Aqberdieva’s lawyer, Zhanar Sundetqalieva, told RFE/RL that the court on February 6 also ruled that investigators violated Kazakhstan’s Criminal Procedural Code while investigating the case.
The 39-year-old Aqberdieva was accused of using social-media accounts of the banned Democratic Choice of Kazakhstan (DVK) movement to call for the “forceful overthrow of the government.”
On January 31, a prosecutor asked the court to convict Aqberdieva and sentence her to five years of “freedom limitation” — a suspended sentence with parolelike restrictions.
Aqberdieva went on trial in September, four days after her 45-year-old husband, Ablovas Zhumaev, was found guilty of the same charge and sentenced to three years in prison.
Both Aqberdieva and her husband pleaded not guilty and called their cases politically motivated.
The couple has four children, the youngest of whom is 2 years old.
Kazakhstan deemed the DVK an extremist organization and banned the group in March 2018.

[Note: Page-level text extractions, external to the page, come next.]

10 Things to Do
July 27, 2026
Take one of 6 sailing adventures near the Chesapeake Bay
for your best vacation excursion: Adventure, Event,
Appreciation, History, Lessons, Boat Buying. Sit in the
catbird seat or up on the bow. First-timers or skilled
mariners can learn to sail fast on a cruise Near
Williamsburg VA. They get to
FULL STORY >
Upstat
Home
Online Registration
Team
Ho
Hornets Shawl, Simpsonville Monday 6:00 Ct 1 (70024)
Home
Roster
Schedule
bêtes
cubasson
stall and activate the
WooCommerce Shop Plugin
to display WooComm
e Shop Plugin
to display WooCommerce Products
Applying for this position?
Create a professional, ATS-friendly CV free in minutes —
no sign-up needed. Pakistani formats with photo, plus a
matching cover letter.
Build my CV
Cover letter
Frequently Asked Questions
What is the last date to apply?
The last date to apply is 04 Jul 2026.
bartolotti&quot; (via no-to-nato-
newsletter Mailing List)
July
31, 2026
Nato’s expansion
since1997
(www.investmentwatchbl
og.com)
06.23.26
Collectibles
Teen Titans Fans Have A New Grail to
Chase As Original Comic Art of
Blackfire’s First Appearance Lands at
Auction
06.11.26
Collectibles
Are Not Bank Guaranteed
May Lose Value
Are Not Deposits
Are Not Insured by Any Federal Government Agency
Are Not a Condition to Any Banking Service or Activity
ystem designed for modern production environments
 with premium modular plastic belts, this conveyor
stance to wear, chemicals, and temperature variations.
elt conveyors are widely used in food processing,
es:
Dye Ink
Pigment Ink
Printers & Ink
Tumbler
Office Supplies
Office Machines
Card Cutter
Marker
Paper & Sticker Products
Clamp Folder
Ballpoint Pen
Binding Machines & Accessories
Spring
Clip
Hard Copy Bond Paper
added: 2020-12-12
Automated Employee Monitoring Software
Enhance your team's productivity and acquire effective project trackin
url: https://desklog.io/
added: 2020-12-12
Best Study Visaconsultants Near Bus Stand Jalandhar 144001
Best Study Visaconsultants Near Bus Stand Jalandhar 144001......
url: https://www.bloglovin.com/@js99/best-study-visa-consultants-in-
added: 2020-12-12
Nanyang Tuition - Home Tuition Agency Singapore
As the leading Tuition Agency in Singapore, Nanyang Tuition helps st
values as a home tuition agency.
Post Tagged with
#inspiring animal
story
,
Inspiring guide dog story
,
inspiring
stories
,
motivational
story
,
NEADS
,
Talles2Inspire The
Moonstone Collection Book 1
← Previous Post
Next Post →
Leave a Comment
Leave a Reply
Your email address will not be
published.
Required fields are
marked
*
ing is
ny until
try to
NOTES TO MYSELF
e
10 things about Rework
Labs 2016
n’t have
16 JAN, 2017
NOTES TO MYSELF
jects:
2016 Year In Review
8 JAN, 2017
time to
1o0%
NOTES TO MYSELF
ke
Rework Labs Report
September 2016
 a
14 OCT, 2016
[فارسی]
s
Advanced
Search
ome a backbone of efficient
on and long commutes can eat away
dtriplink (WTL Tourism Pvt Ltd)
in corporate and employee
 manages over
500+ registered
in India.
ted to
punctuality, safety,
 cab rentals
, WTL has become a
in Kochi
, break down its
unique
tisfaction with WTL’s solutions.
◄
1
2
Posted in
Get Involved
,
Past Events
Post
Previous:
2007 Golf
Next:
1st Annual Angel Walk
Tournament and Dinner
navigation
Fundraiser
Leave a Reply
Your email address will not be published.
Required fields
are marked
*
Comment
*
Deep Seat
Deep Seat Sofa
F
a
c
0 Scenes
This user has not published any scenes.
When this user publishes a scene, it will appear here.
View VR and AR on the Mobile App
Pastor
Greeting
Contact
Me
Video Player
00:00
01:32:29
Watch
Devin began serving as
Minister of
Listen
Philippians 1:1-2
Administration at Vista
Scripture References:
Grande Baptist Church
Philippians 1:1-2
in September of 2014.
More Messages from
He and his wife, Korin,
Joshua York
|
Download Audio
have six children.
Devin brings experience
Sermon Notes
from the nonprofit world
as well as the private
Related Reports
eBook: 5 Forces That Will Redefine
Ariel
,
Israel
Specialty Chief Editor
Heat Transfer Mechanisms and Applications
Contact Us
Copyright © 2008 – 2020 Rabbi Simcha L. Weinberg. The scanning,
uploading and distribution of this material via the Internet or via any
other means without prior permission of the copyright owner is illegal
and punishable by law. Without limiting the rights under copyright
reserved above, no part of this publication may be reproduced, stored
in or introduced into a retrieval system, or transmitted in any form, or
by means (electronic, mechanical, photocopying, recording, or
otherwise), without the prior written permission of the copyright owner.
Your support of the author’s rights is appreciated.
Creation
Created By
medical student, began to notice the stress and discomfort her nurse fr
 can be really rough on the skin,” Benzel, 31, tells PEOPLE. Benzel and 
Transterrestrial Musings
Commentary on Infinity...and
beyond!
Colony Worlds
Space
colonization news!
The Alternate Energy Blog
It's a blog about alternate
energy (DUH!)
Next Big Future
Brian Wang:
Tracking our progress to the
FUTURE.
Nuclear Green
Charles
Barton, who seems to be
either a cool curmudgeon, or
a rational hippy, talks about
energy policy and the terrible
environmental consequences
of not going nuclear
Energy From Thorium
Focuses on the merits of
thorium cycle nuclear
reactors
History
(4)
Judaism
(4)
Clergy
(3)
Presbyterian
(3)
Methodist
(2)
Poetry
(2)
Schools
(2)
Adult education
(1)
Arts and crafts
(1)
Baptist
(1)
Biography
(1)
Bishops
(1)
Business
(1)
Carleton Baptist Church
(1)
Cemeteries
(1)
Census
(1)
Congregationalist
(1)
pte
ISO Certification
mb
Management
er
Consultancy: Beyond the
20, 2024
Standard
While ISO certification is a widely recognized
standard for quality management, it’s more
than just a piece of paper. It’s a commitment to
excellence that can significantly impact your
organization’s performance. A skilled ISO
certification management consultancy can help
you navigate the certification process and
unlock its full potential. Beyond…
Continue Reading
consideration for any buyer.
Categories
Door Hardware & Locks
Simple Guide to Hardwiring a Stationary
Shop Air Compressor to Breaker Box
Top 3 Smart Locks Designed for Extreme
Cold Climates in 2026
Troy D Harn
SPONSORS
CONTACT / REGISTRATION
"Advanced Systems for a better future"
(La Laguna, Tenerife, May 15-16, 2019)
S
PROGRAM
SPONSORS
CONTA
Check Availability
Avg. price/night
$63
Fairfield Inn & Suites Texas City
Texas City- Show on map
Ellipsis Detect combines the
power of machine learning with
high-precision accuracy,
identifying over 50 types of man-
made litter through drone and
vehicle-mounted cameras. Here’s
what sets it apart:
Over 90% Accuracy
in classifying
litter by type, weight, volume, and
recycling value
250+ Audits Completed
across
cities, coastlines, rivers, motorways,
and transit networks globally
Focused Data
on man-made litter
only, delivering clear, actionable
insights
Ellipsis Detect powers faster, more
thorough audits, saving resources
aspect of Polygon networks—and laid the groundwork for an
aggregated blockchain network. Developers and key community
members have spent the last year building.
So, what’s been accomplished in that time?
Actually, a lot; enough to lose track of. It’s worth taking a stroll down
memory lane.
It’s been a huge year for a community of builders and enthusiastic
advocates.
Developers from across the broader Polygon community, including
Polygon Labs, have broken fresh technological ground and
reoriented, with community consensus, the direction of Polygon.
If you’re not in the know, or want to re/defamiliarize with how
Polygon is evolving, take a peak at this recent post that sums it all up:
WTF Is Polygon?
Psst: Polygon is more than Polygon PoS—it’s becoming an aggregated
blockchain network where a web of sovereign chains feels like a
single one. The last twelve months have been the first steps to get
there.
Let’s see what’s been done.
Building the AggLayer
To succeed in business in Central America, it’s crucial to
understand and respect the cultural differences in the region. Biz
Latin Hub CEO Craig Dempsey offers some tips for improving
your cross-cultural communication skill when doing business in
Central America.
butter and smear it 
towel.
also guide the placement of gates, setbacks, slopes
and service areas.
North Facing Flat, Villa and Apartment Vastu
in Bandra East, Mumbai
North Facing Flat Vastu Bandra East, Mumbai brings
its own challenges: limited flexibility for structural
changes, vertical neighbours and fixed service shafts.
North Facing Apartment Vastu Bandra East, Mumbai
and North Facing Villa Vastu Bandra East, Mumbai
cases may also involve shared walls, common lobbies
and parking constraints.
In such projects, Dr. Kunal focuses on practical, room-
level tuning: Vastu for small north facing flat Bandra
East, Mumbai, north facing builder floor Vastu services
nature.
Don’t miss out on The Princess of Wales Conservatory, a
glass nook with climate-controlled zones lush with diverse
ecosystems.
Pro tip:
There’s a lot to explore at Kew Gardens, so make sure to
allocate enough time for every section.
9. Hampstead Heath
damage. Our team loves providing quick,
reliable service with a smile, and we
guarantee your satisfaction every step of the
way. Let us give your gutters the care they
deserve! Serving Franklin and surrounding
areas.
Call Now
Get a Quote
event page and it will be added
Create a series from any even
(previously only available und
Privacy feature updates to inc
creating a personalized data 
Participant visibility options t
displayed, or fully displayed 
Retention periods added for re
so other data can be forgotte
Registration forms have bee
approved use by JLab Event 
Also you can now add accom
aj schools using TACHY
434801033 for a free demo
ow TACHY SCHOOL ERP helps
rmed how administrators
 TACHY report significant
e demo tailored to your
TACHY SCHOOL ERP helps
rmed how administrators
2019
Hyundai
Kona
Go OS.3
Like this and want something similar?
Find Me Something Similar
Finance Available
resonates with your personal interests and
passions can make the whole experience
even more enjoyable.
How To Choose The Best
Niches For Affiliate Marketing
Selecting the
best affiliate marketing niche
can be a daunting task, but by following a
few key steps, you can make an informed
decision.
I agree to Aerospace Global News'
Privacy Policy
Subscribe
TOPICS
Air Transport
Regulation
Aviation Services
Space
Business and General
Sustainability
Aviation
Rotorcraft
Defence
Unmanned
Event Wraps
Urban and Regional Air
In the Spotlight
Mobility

The political movement was founded by fugitive former banker Mukhtar Ablyazov, who has been a vocal critic of President Nursultan Nazarbaev.
In November, Ablyazov was sentenced in absentia to life in prison by a Kazakh court for murder. He has denied the charge and called it politically motivated.
Opponents and rights groups say that Nazarbaev, in power since before the 1991 dissolution of the Soviet Union, has taken systematic steps to suppress dissent and sideline potential opponents.